The problem in your code is that the second parameter, your output, is specified as _, so your predicate is true for any output. What you want is a predicate that is true if and only if it is the input minus leading zeroes.

lead([], []).
lead([0 | Tail], Tail2) :- !, lead(Tail, Tail2).
lead([Head | Tail], [Head | Tail]) :- Head =\= 0.

The ! in the first line is optional. It prunes the search tree so Prolog does not consider the second line (which would fail) if the first line matches.

Answer 6

Here's how I'd phrase it. First, establish constraints: either X or Y must be bound to a list. Anything else fails.

• If X is bound, we don't care about Y: it can be bound or unbound. We just strip any leading zeros from X and unify the results with Y. This path has a single possible solution.

• If X is unbound and Y is bound, we shift into generative mode.
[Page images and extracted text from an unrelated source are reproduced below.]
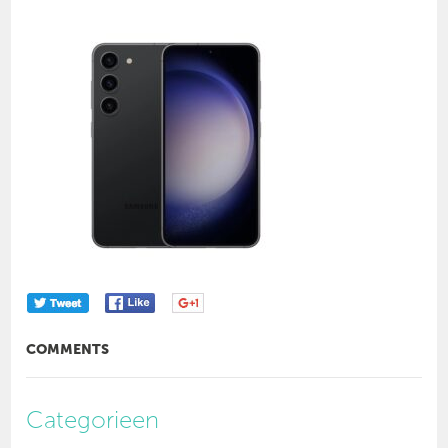
COMMENTS
Categorieen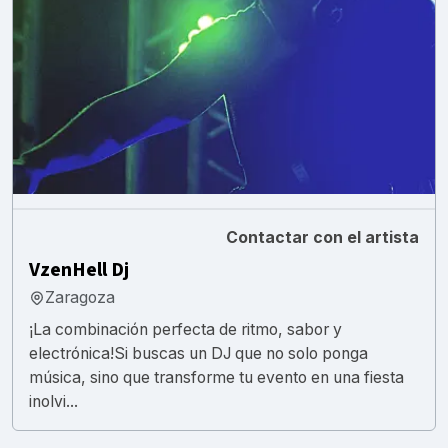
Contactar con el artista
VzenHell Dj
Zaragoza
¡La combinación perfecta de ritmo, sabor y
electrónica!Si buscas un DJ que no solo ponga
música, sino que transforme tu evento en una fiesta
inolvi...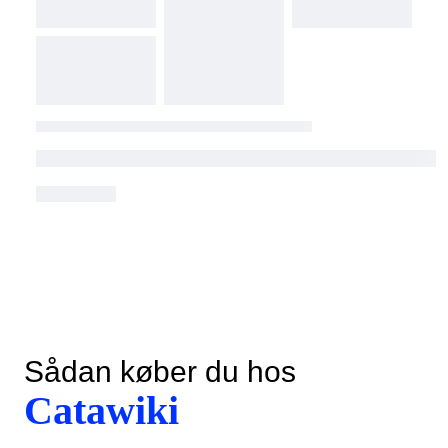
Sådan køber du hos
Catawiki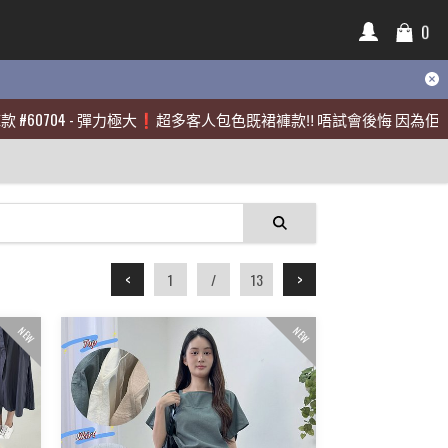
0
0
60704
60704
-
-
彈力極大❗️超多客人包色既裙褲款‼️ 唔試會後悔 因為佢真係好靚
彈力極大❗️超多客人包色既裙褲款‼️ 唔試會後悔 因為佢真係好靚
<
>
1
/
13
NEW
NEW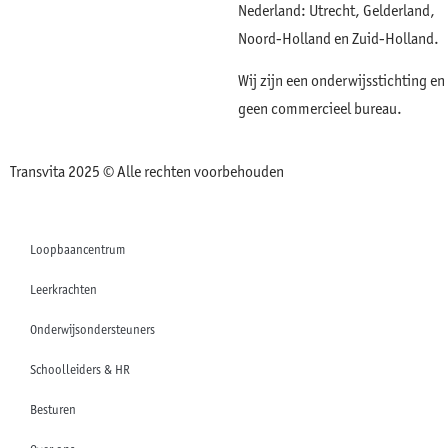
Nederland: Utrecht, Gelderland,
Noord-Holland en Zuid-Holland.
Wij zijn een onderwijsstichting en
geen commercieel bureau.
Transvita 2025 © Alle rechten voorbehouden
Loopbaancentrum
Leerkrachten
Onderwijsondersteuners
Schoolleiders & HR
Besturen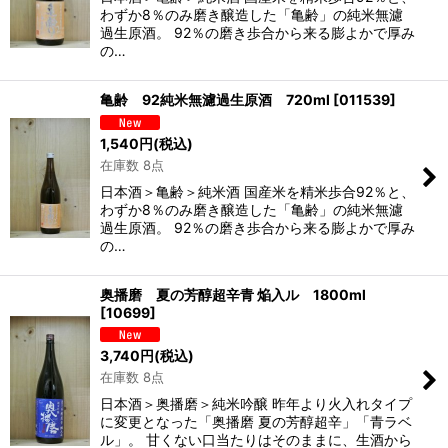
わずか8％のみ磨き醸造した「亀齢」の純米無濾
過生原酒。 92％の磨き歩合から来る膨よかで厚み
の…
亀齢 92純米無濾過生原酒 720ml
[
011539
]
1,540
円
(税込)
在庫数 8点
日本酒＞亀齢＞純米酒 国産米を精米歩合92％と、
わずか8％のみ磨き醸造した「亀齢」の純米無濾
過生原酒。 92％の磨き歩合から来る膨よかで厚み
の…
奥播磨 夏の芳醇超辛青 焔入ル 1800ml
[
10699
]
3,740
円
(税込)
在庫数 8点
日本酒＞奥播磨＞純米吟醸 昨年より火入れタイプ
に変更となった「奥播磨 夏の芳醇超辛」「青ラベ
ル」。 甘くない口当たりはそのままに、生酒から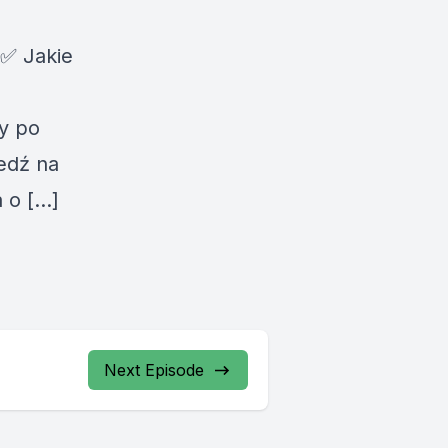
✅ Jakie
y po
edź na
a o […]
Next Episode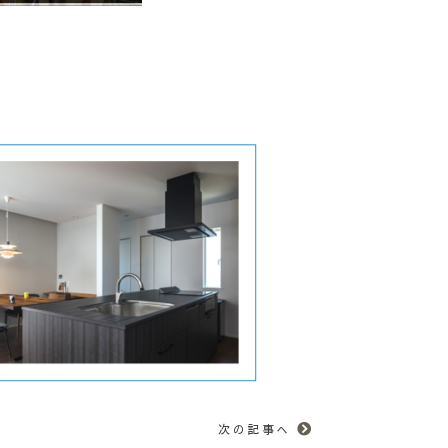
次の記事へ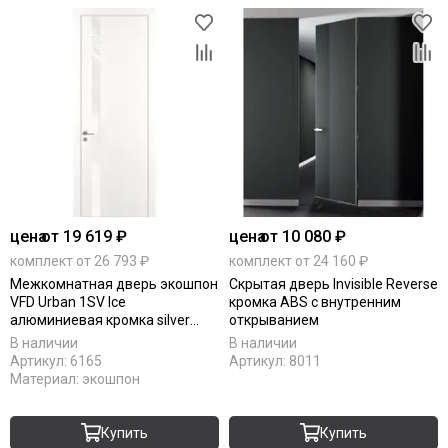
цена
от 19 619 ₽
цена
от 10 080 ₽
комплект от 26 793 ₽
комплект от 24 160 ₽
Межкомнатная дверь экошпон
Скрытая дверь Invisible Reverse
VFD Urban 1SV Ice
кромка ABS с внутренним
алюминиевая кромка silver
открыванием
edge
В наличии
В наличии
Артикул:
6165
Артикул:
8011
Материал:
экошпон
Купить
Купить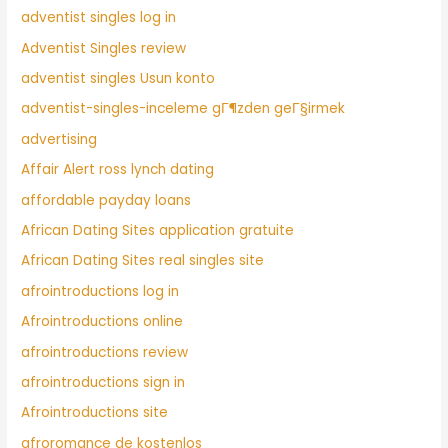
adventist singles log in
Adventist Singles review
adventist singles Usun konto
adventist-singles-inceleme gГ¶zden geГ§irmek
advertising
Affair Alert ross lynch dating
affordable payday loans
African Dating Sites application gratuite
African Dating Sites real singles site
afrointroductions log in
Afrointroductions online
afrointroductions review
afrointroductions sign in
Afrointroductions site
afroromance de kostenlos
This path has an infinite number of possible solutions.

The code:

strip_leading_zeros(X,Y) :- listish(X), !, rmv0( X , Y ) .
strip_leading_zeros(X,Y) :- listish(Y), !, add0( Y , X ) .

rmv0( []     , [] ) .
rmv0( [D|Ds] , R  ) :- D \= 0 -> R = [D|Ds] ; rmv0(Ds,R) .

add0( X , X ) .
add0( X , Y ) :- add0([0|X],Y ) .

listish/1 is a simple shallow test for listish-ness. Use is_list/1 if you want to be pedantic about things.

listish( L     ) :- var(L), !, fail.
listish( []    ) .
listish( [_|_] ) .

Edited to note: is_list/1 traverses the entire list to ensure that it is testing is a properly constructed list, that is, a ./2 term, whose right-hand child is itself either another ./2 term or the atom [] (which denotes the empty list). If the list is long, this can be an expensive operation.

So, something like [a,b,c] is a proper list and is actually this term: .(a,.(b,.(c,[]))). Something like [a,b|32] is not a proper list: it is the term .(a,.(b,32)).